Authors: Derek Baughman, MD, et al.
Abstract: Telemedicine offers great potential for promoting the quadruple aim in health care delivery: patient experience, clinician experience, cost, and quality. Studies on patient experience have shown high satisfaction with telemedicine, citing convenience, higher levels of comfort, and decreased costs.
Studies on clinician experience have shown improved intra-office effectiveness, patient-clinician communication, and improved outcomes (notably in medication adherence). Regarding health care costs, telemedicine has been shown to favorably affect office management costs, revenue (by decreased staffing requirements and extending office hours), and no-show rates.
Telemedicine has also shown potential for improving clinical outcomes, especially in managing chronic diseases like diabetes and hypertension, reducing diagnostic times, and reducing infection risk.

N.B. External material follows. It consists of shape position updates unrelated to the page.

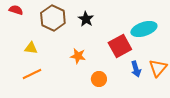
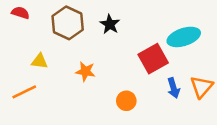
orange star: (78, 56) -> (85, 71), moved
orange line: (32, 74) -> (24, 92), moved

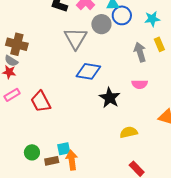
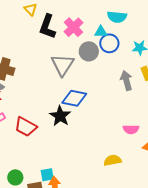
pink semicircle: (140, 84) -> (131, 129), moved
black star: (110, 98) -> (60, 116), moved
red trapezoid: (41, 102) -> (26, 127), turned -35

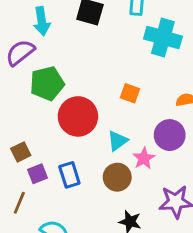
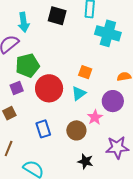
cyan triangle: (118, 141) -> (79, 93), moved
purple square: (37, 174) -> (17, 88), moved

An unanswered question remained, however: given the unprecedented increase in telemedicine use, does exposure to this type of care affect quality?
The authors therefore set out to compare the quality of telemedicine and in-office visits using standardized performance measures during the COVID-19 telemedicine surge.
In this cohort study of 526,874 patients, telemedicine exposure was associated with significantly better performance, or no difference, in 13 of 16 performance measures. “Findings suggest that telemedicine exposure in primary care poses a low risk for negatively affecting quality performance, highlighting its potential to suitably augment care capacity… especially in chronic disease management and preventive care,” conclude the authors.
Importance: The study also identifies a need to understand relationships between the optimal blend of telemedicine and in-office care in different populations. For policy-makers, the findings support telemedicine’s continued funding. For practices and health systems, the study demonstrates telemedicine’s value in appropriate populations: augmenting primary care capacity without negatively affecting care quality.